**About this exercise:** Your output must be the line containing "毕，隔天就可以上车试用！非常方便。" followed by every later line in the entries below, all copied exactly.

*** Data extract ***

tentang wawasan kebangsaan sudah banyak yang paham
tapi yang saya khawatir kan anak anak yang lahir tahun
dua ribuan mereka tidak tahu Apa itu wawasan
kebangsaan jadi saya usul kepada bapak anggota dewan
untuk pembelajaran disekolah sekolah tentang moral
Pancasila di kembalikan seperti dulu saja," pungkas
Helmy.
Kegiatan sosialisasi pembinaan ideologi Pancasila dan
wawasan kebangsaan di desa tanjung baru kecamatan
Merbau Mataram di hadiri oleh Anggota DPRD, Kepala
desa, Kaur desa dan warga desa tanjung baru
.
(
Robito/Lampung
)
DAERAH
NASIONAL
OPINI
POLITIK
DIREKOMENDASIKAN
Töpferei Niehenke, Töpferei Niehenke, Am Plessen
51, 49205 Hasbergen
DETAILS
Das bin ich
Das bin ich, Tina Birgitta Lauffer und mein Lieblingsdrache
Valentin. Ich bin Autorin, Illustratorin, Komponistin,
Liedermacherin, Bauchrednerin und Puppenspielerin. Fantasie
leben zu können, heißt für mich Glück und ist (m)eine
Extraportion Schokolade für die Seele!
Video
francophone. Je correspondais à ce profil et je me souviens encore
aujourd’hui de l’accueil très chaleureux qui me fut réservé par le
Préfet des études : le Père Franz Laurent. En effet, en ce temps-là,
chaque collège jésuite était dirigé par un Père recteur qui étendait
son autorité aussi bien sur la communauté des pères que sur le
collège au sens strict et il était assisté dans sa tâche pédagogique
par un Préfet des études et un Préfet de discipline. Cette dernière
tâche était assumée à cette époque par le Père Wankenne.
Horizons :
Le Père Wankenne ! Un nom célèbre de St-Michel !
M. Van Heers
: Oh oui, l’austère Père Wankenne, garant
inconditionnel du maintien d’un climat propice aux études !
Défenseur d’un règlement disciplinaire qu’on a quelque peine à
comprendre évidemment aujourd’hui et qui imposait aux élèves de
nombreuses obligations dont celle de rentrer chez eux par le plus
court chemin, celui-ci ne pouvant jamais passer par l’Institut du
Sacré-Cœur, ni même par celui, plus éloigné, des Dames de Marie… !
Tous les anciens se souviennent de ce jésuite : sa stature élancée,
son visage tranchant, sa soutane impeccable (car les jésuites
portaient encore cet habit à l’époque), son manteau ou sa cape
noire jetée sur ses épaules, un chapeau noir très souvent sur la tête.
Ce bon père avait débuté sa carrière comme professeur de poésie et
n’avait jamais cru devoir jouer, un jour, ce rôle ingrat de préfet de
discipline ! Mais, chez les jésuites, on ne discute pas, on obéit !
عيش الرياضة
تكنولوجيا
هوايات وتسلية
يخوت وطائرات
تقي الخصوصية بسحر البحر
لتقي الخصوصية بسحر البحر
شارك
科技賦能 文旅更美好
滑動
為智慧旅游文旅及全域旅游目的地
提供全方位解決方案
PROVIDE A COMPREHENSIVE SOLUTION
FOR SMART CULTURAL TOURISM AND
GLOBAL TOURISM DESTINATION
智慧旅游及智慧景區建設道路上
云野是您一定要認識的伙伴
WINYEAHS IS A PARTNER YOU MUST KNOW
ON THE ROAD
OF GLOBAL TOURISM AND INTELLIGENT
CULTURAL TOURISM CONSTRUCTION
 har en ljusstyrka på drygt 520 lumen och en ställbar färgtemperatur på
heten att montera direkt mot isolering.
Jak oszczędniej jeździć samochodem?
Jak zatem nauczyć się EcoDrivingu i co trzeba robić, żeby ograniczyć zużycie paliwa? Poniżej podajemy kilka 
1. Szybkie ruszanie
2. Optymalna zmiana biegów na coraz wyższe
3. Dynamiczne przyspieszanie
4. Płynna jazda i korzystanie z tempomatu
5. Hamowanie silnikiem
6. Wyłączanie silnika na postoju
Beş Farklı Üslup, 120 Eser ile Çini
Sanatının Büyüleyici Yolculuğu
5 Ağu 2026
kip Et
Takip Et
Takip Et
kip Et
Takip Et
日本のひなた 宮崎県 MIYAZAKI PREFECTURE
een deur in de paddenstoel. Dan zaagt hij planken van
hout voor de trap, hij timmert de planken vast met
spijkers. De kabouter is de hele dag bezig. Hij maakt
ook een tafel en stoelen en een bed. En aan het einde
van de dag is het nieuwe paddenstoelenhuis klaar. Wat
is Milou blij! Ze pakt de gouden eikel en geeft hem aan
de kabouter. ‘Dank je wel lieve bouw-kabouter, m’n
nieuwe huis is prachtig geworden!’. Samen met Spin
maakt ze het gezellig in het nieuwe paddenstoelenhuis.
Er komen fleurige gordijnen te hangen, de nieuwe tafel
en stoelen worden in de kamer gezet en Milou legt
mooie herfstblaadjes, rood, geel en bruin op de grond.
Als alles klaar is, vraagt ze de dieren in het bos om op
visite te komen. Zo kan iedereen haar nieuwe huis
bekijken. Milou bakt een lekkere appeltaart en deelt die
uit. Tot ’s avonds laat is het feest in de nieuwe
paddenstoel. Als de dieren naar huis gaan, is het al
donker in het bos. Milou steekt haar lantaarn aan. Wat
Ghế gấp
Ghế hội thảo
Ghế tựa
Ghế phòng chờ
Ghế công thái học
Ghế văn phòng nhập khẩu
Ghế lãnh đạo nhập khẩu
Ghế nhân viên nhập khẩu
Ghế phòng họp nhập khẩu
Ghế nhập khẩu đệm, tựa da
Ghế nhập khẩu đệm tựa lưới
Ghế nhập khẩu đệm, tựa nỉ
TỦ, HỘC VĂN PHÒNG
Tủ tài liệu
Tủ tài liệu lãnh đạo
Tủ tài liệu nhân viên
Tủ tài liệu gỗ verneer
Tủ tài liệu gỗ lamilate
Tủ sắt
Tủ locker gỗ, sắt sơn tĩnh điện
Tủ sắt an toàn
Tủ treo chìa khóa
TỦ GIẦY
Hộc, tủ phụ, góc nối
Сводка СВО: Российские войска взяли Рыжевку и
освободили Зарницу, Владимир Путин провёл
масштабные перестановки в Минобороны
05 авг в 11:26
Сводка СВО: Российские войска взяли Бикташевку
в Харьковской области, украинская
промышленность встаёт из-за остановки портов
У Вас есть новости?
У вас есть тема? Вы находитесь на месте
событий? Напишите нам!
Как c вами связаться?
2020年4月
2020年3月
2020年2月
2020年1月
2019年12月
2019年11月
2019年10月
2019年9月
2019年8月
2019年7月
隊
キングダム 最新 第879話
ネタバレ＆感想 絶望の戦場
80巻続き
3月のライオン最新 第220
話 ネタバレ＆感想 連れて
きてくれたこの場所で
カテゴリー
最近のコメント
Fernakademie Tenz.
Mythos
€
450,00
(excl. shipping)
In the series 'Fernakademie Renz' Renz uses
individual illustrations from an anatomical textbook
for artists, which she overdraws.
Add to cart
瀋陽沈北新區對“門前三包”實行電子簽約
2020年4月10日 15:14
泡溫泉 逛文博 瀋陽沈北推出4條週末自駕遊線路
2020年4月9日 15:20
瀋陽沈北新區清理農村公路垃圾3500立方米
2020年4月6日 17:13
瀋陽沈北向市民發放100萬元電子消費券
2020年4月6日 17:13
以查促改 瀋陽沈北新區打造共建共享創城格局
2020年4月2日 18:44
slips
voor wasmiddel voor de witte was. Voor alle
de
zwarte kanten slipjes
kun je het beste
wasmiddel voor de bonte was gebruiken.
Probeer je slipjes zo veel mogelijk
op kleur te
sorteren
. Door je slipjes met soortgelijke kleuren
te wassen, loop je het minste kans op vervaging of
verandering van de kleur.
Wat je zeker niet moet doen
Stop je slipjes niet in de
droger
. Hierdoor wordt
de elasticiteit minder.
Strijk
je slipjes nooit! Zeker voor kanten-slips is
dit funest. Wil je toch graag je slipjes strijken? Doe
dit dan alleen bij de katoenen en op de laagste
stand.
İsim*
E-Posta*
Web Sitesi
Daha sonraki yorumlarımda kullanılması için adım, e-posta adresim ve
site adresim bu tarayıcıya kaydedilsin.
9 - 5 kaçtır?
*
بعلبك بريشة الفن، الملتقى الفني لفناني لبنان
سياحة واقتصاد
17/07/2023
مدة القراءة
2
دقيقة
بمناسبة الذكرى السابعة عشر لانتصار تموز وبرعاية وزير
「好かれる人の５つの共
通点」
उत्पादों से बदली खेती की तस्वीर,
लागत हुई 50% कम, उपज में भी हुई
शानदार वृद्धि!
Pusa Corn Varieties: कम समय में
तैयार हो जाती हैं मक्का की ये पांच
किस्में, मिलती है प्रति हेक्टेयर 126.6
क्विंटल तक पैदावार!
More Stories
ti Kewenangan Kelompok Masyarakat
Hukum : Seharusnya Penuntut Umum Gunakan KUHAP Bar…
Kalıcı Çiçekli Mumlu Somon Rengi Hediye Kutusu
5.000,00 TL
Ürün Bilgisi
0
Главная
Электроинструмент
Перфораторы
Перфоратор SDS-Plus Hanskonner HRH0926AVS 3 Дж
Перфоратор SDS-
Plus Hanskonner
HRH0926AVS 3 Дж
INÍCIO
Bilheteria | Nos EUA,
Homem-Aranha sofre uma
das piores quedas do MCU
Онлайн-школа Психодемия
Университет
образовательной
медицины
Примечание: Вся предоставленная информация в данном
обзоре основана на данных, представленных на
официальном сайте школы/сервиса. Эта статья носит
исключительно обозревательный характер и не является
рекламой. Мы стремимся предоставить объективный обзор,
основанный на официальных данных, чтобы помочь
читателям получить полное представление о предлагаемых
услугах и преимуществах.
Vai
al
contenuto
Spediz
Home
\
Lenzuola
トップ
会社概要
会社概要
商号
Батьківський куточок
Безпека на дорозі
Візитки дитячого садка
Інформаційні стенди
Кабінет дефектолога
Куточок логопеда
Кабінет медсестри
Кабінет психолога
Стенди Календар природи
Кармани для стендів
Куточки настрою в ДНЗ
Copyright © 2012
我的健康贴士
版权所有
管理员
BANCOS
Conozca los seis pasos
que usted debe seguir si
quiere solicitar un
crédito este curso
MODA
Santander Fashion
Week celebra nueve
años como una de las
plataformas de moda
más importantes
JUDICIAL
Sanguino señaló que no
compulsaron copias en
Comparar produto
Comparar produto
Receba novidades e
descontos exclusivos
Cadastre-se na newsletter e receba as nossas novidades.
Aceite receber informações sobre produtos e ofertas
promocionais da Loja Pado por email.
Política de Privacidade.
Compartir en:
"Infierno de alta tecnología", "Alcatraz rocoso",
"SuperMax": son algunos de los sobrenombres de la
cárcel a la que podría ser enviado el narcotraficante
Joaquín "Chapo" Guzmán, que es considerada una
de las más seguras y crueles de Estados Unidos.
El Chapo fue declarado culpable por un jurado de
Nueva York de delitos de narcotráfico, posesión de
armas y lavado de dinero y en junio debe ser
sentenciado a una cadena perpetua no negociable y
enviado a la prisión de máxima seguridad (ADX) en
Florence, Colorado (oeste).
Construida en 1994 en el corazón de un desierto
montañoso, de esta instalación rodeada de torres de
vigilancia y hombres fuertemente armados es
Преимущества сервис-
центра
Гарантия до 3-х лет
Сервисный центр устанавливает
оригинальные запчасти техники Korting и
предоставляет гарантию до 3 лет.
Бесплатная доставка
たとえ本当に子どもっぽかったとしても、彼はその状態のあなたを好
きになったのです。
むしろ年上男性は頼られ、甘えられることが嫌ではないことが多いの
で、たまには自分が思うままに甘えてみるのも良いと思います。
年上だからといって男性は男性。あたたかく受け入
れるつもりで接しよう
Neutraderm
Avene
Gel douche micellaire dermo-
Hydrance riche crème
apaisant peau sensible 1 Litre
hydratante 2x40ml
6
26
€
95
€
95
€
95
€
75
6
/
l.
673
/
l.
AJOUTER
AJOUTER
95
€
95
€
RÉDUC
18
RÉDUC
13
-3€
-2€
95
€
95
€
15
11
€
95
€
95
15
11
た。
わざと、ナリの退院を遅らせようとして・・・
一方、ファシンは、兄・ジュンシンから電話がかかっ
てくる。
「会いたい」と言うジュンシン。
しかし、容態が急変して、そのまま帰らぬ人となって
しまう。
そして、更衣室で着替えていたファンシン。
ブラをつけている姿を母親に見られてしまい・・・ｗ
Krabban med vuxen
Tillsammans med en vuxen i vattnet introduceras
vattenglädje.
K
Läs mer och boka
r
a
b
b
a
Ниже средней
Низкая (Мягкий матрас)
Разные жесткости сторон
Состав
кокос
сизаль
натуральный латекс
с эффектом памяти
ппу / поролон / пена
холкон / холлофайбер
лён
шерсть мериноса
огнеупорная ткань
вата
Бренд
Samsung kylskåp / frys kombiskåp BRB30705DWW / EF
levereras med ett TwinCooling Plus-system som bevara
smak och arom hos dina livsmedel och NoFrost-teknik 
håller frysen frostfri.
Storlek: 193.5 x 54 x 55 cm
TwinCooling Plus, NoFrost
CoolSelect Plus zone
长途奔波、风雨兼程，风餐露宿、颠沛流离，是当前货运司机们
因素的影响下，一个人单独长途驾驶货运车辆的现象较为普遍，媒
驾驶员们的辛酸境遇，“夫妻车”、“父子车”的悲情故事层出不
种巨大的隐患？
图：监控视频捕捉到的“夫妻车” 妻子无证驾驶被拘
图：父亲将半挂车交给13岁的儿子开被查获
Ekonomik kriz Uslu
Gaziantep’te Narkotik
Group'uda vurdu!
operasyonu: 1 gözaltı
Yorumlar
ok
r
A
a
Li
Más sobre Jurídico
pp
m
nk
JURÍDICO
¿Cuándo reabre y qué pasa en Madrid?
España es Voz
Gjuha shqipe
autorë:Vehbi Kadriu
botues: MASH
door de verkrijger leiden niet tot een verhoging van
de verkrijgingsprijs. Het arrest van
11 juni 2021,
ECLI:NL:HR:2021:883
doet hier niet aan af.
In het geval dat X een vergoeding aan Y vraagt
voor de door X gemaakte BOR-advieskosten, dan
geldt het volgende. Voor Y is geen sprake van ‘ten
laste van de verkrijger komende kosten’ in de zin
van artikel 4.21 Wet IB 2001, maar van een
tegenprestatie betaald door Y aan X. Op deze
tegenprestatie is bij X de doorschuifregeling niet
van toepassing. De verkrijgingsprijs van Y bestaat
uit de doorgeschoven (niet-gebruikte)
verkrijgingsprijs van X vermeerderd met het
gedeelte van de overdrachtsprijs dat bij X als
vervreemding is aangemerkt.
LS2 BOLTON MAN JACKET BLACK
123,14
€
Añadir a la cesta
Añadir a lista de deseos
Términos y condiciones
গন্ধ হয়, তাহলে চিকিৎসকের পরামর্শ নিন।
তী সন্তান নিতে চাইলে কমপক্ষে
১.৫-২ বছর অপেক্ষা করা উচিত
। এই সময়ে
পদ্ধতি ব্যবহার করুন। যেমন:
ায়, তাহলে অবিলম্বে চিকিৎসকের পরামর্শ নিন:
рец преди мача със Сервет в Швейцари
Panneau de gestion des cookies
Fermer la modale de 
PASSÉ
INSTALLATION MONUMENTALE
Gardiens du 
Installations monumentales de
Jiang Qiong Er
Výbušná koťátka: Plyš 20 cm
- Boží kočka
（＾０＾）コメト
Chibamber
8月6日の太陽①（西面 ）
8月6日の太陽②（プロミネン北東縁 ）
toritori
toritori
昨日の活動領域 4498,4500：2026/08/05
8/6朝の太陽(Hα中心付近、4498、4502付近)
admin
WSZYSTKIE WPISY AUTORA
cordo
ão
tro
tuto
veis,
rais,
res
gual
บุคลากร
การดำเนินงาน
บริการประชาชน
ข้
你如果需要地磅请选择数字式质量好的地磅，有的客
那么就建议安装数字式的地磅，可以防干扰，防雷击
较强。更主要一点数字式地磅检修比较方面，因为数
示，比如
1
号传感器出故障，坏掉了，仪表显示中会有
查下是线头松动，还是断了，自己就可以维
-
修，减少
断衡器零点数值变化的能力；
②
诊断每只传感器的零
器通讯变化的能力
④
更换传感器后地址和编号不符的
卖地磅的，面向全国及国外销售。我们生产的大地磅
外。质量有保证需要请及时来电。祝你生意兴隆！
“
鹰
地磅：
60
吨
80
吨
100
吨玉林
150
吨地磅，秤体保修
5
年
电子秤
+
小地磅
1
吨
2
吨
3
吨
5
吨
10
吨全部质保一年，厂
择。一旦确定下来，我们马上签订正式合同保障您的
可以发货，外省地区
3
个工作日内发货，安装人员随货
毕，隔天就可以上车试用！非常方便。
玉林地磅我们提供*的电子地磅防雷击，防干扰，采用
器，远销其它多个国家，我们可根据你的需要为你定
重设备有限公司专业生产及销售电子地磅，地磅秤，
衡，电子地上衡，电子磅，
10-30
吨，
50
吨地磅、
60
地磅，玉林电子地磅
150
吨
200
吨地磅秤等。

*** End of Data extract ***

**Answer to the problem:**
毕，隔天就可以上车试用！非常方便。
玉林地磅我们提供*的电子地磅防雷击，防干扰，采用
器，远销其它多个国家，我们可根据你的需要为你定
重设备有限公司专业生产及销售电子地磅，地磅秤，
衡，电子地上衡，电子磅，
10-30
吨，
50
吨地磅、
60
地磅，玉林电子地磅
150
吨
200
吨地磅秤等。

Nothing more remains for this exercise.